Hybridization protocol
Labeled cDNA from an experimental and wild-type sample were mixed (27 µL total) along with 6 µL of 20X SSC (1X SSC is 150 mM NaCl, 15 mM sodium citrate at pH 7.0), 2 µL of Qiagen buffer EB (10 mM Tris-HCl, pH 8.5), 3 µL of 10 µg/µL polyA RNA (Sigma P4303), 1 µL of 1 M Hepes-NaOH pH 7.0, and 1 µL of 10% SDS. This 40 µL probe mixture was heated at 95°C for 2 minutes then centrifuged for 5 minutes. Arrays were post-processed on the day of hybridization. Arrays were rehydrated by placing slides face down over 50 mL of 0.5X SSC in a humidity chamber (Sigma H6644) for 30 minutes. Arrays were then snapped dried on a 70-80°C inverted heat block for 5 seconds. For N. crassa arrays, the DNA was crosslinked to the slide using 600 millijoules of UV energy in a Stratalinker. The aminosilane surface was blocked by incubation for 35 minutes in a solution of 5X SSC, 1% SDS, and 1% w/v of Blocking Reagent (Roche 11096176001) at 60°C. Arrays were washed twice in high-quality water for 2 minutes at room temperature then dried by centrifugation Probe mixture containing labeled cDNA was hybridized to post-processed microarrays using the MAUI hybridization system (BioMicro) at 65°C for ~16 hours.
Scan protocol
The MAUI mixer was removed from the microarray while submerged in a warm solution of 2X SSC and 0.01% SDS. The array was then placed in a 2X SSC solution at room temperature until all arrays were ready for washing. Arrays were washed with 2X SSC and 0.05% SDS at 65°C for 5 minutes with agitation, then at room temperature with agitation in 2X SSC for 1 minute, another 2X SSC wash for 2 minutes, 1X SSC for 2 minutes, and 0.2X SSC for 2 minutes. The arrays were dried by centrifugation in a low-ozone environment. Microarrays were scanned using an AxonScanner 4000B and GenePix 6.0 software (Molecular Devices). PMT levels were set to maximize signal in each channel and only saturate a few spots.
Description
NA
Data processing
Spots were located using the GenePix software with some manual adjustment and flagging. Spots were then auto-flagged as bad if they met any of the following criteria: greater than 10% of the spot pixels were saturated in either channel, the spot contained 12 pixels or less, the R2 for the fit between Cy5 (red) and Cy3 (green) pixel intensities was less than 0.6, or if in either channel the signal intensity minus the local background is less than three times the standard deviation of the local background.

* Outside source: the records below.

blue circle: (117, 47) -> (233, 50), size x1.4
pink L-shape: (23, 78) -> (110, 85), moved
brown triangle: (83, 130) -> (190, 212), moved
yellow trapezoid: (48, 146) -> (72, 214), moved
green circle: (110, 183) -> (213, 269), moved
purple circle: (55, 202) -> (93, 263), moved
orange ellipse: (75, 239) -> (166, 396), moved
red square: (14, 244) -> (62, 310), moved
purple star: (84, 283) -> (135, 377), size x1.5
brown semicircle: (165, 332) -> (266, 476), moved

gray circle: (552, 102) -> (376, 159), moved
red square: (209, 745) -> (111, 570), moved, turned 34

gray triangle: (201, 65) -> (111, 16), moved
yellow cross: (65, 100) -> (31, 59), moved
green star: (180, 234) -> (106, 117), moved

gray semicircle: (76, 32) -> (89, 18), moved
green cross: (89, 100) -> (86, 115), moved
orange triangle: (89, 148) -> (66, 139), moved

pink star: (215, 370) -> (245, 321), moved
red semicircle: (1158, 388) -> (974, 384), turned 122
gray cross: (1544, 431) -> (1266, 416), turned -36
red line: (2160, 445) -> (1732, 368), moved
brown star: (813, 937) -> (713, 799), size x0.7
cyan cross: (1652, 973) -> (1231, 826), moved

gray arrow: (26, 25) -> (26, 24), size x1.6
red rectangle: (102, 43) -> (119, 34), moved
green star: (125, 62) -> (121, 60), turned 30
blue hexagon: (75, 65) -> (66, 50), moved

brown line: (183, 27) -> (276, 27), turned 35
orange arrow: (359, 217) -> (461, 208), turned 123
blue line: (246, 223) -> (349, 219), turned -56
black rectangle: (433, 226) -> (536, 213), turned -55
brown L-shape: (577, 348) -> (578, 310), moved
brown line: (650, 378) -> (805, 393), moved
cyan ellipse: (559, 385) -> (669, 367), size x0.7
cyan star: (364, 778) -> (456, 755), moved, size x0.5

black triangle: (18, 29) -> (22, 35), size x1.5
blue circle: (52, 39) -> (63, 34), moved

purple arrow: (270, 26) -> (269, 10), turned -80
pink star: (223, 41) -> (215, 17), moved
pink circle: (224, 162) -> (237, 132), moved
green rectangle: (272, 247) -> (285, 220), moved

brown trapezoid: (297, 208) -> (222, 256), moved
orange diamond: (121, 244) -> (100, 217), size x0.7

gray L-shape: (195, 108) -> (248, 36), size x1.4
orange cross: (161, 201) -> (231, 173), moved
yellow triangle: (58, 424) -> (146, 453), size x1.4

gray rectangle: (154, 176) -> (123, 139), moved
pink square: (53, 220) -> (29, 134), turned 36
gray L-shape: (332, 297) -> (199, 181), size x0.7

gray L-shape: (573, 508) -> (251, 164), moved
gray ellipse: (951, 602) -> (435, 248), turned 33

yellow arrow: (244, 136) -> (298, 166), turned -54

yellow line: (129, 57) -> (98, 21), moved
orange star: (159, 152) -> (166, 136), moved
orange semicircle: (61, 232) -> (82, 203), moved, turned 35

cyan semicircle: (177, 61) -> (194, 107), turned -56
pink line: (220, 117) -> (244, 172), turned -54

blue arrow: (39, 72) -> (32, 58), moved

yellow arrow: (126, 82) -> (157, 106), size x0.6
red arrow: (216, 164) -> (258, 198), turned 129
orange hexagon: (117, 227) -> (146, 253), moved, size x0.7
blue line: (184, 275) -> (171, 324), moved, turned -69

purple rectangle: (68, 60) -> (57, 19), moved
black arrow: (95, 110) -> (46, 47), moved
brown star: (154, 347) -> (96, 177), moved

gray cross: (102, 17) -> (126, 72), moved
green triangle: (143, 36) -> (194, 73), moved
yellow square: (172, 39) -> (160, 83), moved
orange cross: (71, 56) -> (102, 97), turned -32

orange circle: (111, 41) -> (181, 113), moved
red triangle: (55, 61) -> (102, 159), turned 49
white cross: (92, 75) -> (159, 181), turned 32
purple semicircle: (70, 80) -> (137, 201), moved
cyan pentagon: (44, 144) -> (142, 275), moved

Array data were exported in a GenePix Results file (.gpr) and further processed and analyzed within the R statistical environment. After data were loaded into R, a spot was filtered if signal intensity was not 2x over background in both channels for N. crassa gene expression experiments. For features passing flagging and filtering, we calculated the ratio between the experiment and reference channels as log2(red signal - red background)/(green signal - green background)). Log2 ratio data for each experiment were mean centered and then replicate spots on the array were averaged.